How many numbers are there between 1 and 1000 with their sum of digits ≤ 5?
55
We need a number of the form ABC where A+B+C≤5, and A,B,C are whole numbers.
Method 1 - Trial and Error - Manual approach
List out all the possibilities manually,
Case 1: When sum of digits=1
A+B+C=1
We can solve this using the similar to different approach where there is 1 zero and 1 one.
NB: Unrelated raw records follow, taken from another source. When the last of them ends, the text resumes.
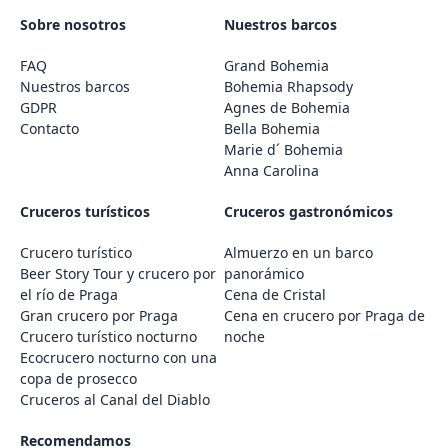
Sobre nosotros
Nuestros barcos
FAQ
Grand Bohemia
Nuestros barcos
Bohemia Rhapsody
GDPR
Agnes de Bohemia
Contacto
Bella Bohemia
Marie d´ Bohemia
Anna Carolina
Cruceros turísticos
Cruceros gastronómicos
Crucero turístico
Almuerzo en un barco
Beer Story Tour y crucero por
panorámico
el río de Praga
Cena de Cristal
Gran crucero por Praga
Cena en crucero por Praga de
Crucero turístico nocturno
noche
Ecocrucero nocturno con una
copa de prosecco
Cruceros al Canal del Diablo
Recomendamos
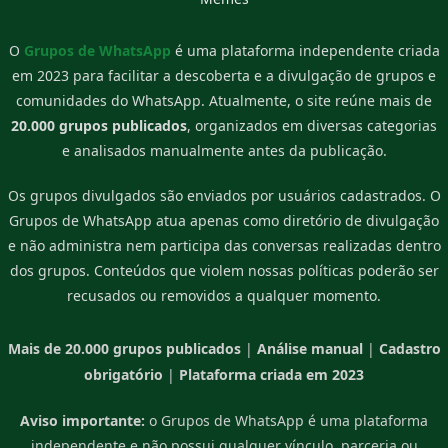
O
Grupos de WhatsApp
é uma plataforma independente criada
em 2023 para facilitar a descoberta e a divulgação de grupos e
comunidades do WhatsApp. Atualmente, o site reúne mais de
20.000 grupos publicados
, organizados em diversas categorias
e analisados manualmente antes da publicação.
Os grupos divulgados são enviados por usuários cadastrados. O
Grupos de WhatsApp atua apenas como diretório de divulgação
e não administra nem participa das conversas realizadas dentro
dos grupos. Conteúdos que violem nossas políticas poderão ser
recusados ou removidos a qualquer momento.
Mais de 20.000 grupos publicados
|
Análise manual
|
Cadastro
obrigatório
|
Plataforma criada em 2023
Aviso importante:
o Grupos de WhatsApp é uma plataforma
independente e não possui qualquer vínculo, parceria ou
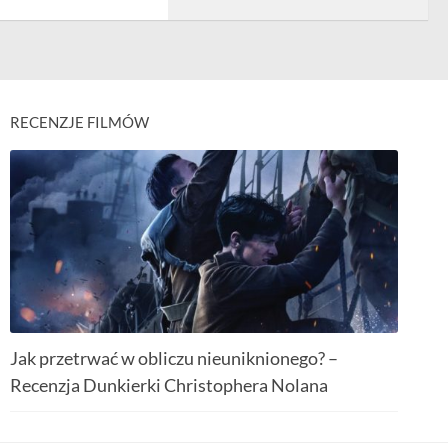
RECENZJE FILMÓW
Jak przetrwać w obliczu nieuniknionego? –
Recenzja Dunkierki Christophera Nolana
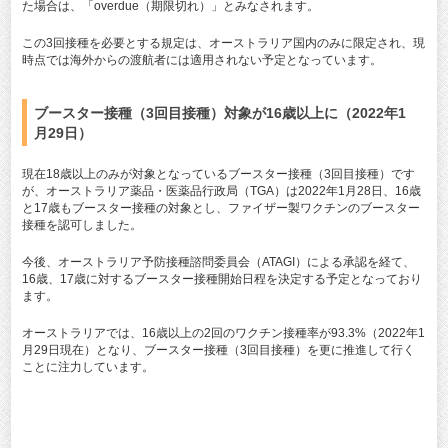
た場合は、「overdue（期限切れ）」とみなされます。
この3回接種を必要とする規定は、オーストラリア国内のみに限定され、現
時点では海外からの渡航者には適用されない予定となっています。
ブースター接種（3回目接種）対象が16歳以上に（2022年1
月29日）
現在18歳以上のみが対象となっているブースター接種（3回目接種）です
が、オーストラリア薬品・医薬品行政局（TGA）は2022年1月28日、16歳
と17歳もブースター接種の対象とし、ファイザー製ワクチンのブースター
接種を認可しました。
今後、オーストラリア予防接種諮問委員会（ATAGI）による承認を経て、
16歳、17歳に対するブースター接種開始日程を決定する予定となっており
ます。
オーストラリアでは、16歳以上の2回のワクチン接種率が93.3%（2022年1
月29日現在）となり、ブースター接種（3回目接種）を更に推進して行く
ことに注力しています。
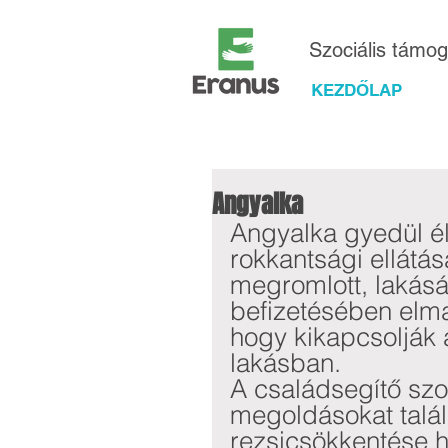
Szociális támo
KEZDŐLAP
Angyalka
Angyalka gyedül él
rokkantsági ellátá
megromlott, lakásá
befizetésében elmar
hogy kikapcsolják 
lakásban.  
A családsegítő szol
megoldásokat talál
rezsicsökkentése 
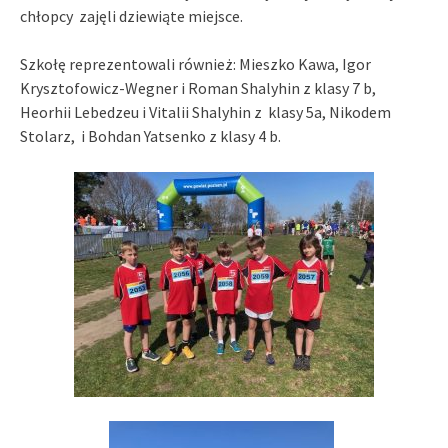
chłopcy zajęli dziewiąte miejsce.
Szkołę reprezentowali również: Mieszko Kawa, Igor
Krysztofowicz-Wegner i Roman Shalyhin z klasy 7 b,
Heorhii Lebedzeu i Vitalii Shalyhin z klasy 5a, Nikodem
Stolarz, i Bohdan Yatsenko z klasy 4 b.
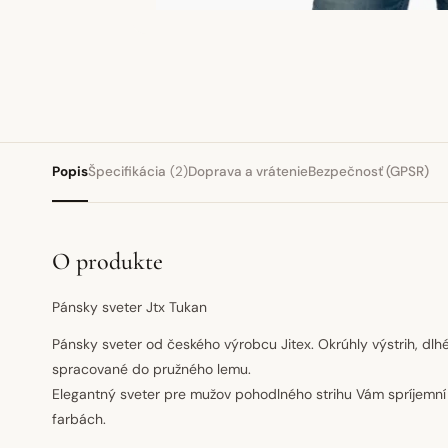
Popis
Špecifikácia
(2)
Doprava a vrátenie
Bezpečnosť (GPSR)
O produkte
Pánsky sveter Jtx Tukan
Pánsky sveter od českého výrobcu Jitex. Okrúhly výstrih, dlhé
spracované do pružného lemu.
Elegantný sveter pre mužov pohodlného strihu Vám spríjemní
farbách.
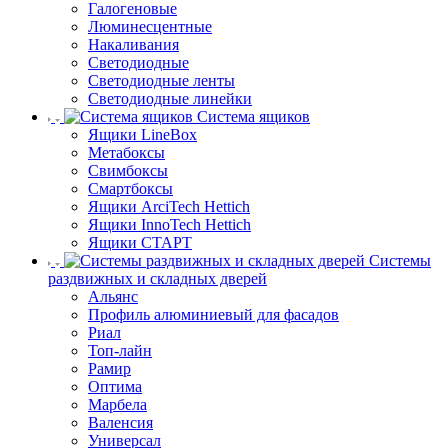
Галогеновые
Люминесцентные
Накаливания
Светодиодные
Светодиодные ленты
Светодиодные линейки
Система ящиков
Ящики LineBox
Метабоксы
Свимбоксы
Смартбоксы
Ящики ArciTech Hettich
Ящики InnoTech Hettich
Ящики СТАРТ
Системы
раздвижных и складных дверей
Альянс
Профиль алюминиевый для фасадов
Риал
Топ-лайн
Рамир
Оптима
Марбела
Валенсия
Универсал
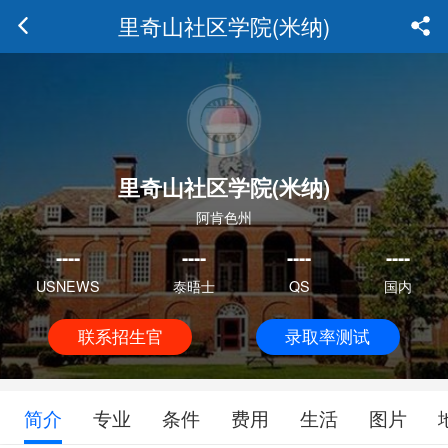
里奇山社区学院(米纳)
里奇山社区学院(米纳)
阿肯色州
----
----
----
----
USNEWS
泰晤士
QS
国内
联系招生官
录取率测试
简介
专业
条件
费用
生活
图片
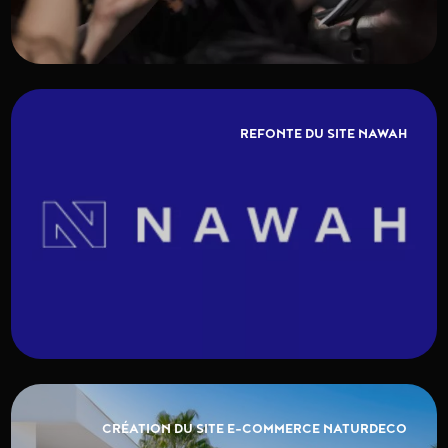
REFONTE DU SITE NAWAH
CRÉATION DU SITE E-COMMERCE NATURDECO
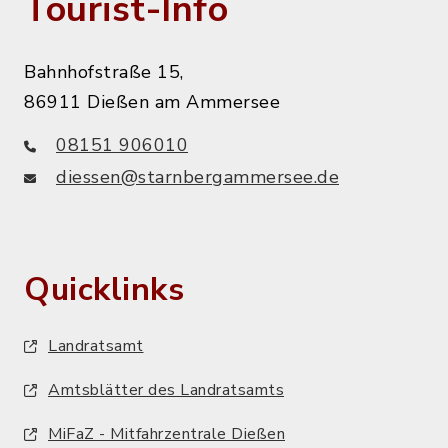
Tourist-Info
Bahnhofstraße 15,
86911 Dießen am Ammersee
08151 906010
diessen@starnbergammersee.de
Quicklinks
Landratsamt
Amtsblätter des Landratsamts
MiFaZ - Mitfahrzentrale Dießen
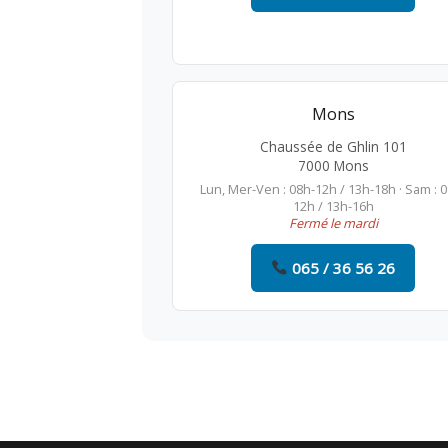
Mons
Chaussée de Ghlin 101
7000 Mons
Lun, Mer-Ven : 08h-12h / 13h-18h · Sam : 
12h / 13h-16h
Fermé le mardi
065 / 36 56 26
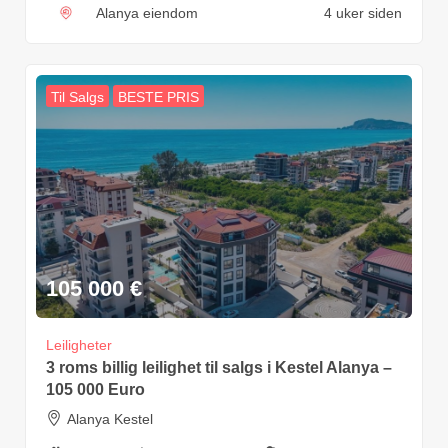
Alanya eiendom
4 uker siden
Til Salgs
BESTE PRIS
105 000
€
Leiligheter
3 roms billig leilighet til salgs i Kestel Alanya –
105 000 Euro
Alanya Kestel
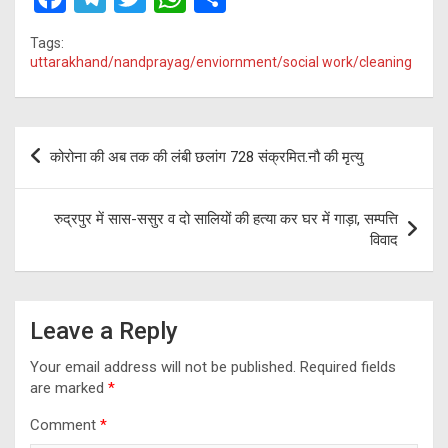
a
el
wi
h
h
Tags:
ce
e
tt
at
ar
uttarakhand/nandprayag/enviornment/social work/cleaning
b
gr
er
s
e
o
a
A
Post
o
m
p
कोरोना की अब तक की लंबी छलांग 728 संक्रमित.नौ की मृत्यु
navigation
k
p
रुद्रपुर में सास-ससुर व दो सालियों की हत्या कर घर में गाड़ा, सम्पत्ति
विवाद
Leave a Reply
Your email address will not be published.
Required fields
are marked
*
Comment
*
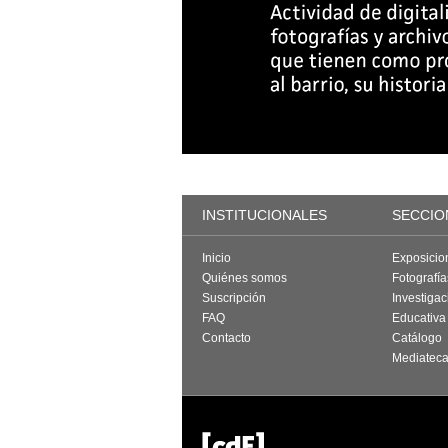
INSTITUCIONALES
SECCIO
Inicio
Exposicio
Quiénes somos
Fotografí
Suscripción
Investigac
FAQ
Educativa
Contacto
Catálogo
Mediatec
Number of combinations =3C2=3
Case 2: When sum of digits=2
A+B+C=2
Number of possibilities = Answer based on 2 zeroes and 2 ones =4C2=6
Case 3: When sum of digits=3
A+B+C=3
Number of possibilities = Answer based on 3 zeroes and 2 ones =5C2=10
Case 4: When sum of digits=4
A+B+C=4
Number of possibilities = Answer based on 4 zeroes and 2 ones =6C2=15
Case 5: When sum of digits=5
A+B+C=5
Number of possibilities = Answer based on 5 zeroes and 2 ones =7C2=21
Total = 21+15+10+6+3 = 55
Method 2- Shortcut
We will use a dummy variable "D” to take the place of the ≤ sign.
Then the equation becomes -
A+B+C+D=5 (Where D can take values 0,1,2,3,4,5)
A+B+CD504132231405
Using the same Similar to Different approach, we can get the answer based on 5 zeroes and 3 ones as 8C3=56
We must remove the case where D=5, because in that case A+B+C=0, which is not possible. Thus, the answer is 56-1=55.